I am Pakeha, living in the UK. The experience has given me much to think about – e.g. there are all the issues here about children taken into care, and generally for the same reason(s), as in New Zealand. There is, e.g., the same concern to keep children in their wider family groups if at all possible. So the compare & contrast is interesting. In that sense, anyway, poverty is poverty, although its roots don’t lie in colonisation, as they do for Maori and Pasifika.
As I said earlier, I am welcome to people’s feedback on this and even disagreement with what I am saying.

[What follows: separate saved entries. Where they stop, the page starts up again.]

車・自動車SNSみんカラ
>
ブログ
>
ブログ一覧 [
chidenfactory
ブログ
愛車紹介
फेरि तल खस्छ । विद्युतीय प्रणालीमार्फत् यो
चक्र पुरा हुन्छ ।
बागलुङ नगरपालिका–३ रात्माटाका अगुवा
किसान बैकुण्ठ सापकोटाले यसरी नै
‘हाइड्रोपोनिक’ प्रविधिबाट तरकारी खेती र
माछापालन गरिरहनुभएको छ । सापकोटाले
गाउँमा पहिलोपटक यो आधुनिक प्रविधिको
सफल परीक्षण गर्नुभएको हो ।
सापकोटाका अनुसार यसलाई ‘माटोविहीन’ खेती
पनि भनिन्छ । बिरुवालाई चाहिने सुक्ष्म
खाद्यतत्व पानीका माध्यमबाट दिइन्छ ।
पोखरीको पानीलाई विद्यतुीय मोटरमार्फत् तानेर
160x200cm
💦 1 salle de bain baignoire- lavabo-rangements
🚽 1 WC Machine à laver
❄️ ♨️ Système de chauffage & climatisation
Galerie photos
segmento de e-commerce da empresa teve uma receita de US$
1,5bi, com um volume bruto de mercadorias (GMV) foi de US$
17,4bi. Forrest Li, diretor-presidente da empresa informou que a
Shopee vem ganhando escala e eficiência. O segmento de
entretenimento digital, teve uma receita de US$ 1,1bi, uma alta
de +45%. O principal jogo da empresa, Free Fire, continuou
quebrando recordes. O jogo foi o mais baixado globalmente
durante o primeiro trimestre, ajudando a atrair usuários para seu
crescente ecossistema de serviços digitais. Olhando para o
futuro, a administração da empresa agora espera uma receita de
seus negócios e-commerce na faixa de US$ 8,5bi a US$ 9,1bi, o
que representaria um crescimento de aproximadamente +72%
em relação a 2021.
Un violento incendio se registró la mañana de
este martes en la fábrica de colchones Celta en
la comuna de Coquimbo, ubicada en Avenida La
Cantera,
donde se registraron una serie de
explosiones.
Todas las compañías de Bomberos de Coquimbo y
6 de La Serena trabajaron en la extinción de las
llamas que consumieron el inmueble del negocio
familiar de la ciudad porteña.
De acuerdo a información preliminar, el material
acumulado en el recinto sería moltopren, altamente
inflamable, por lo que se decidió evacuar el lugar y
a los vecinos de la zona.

I don’t buy it for a second Ross …..Choosing to embrace ignorance and doubling down on it when the British imperialist answers you’re looking for, start so close to home. Imperialist political tools have a whakapapa that runs through Ireland, the settlement of the new world North America Australia the South Pacific and Aotearoa at large since the 18th 19th and 20th Centuries.
We’re experiencing live stream newsfeed of what embedded racism looks like in 2019 significantly playing out in public hospitals and other government agencies across Aotearoa today.
Do you “get this” Ross, it’s time for Whanau Ora to grow up and evolve. With funding devolved from government departments who consistently fail to produce the outcomes, we want to see. He Waka Roimata may just fill in the missing pieces of the Whanau Ora jigsaw puzzle alongside the co-design work already underway by Labour Party Maori caucus. Altogether (Andrew, Kelvin, Pene, Nanaia …just saying) the use of new tools might just be the remedy for transformational revolutionary change that we ‘ve been waiting for, for a very long time.
Reading this is bringing me to the opinion makes me think that poverty affects poor Pakeha in very different ways to poor Maori, and poor Pasifika are affected differently again, yet our social policy is still built around a model of one-size-fits-all.
So – since I don’t know very much – is this a fair observation? I would welcome feedback.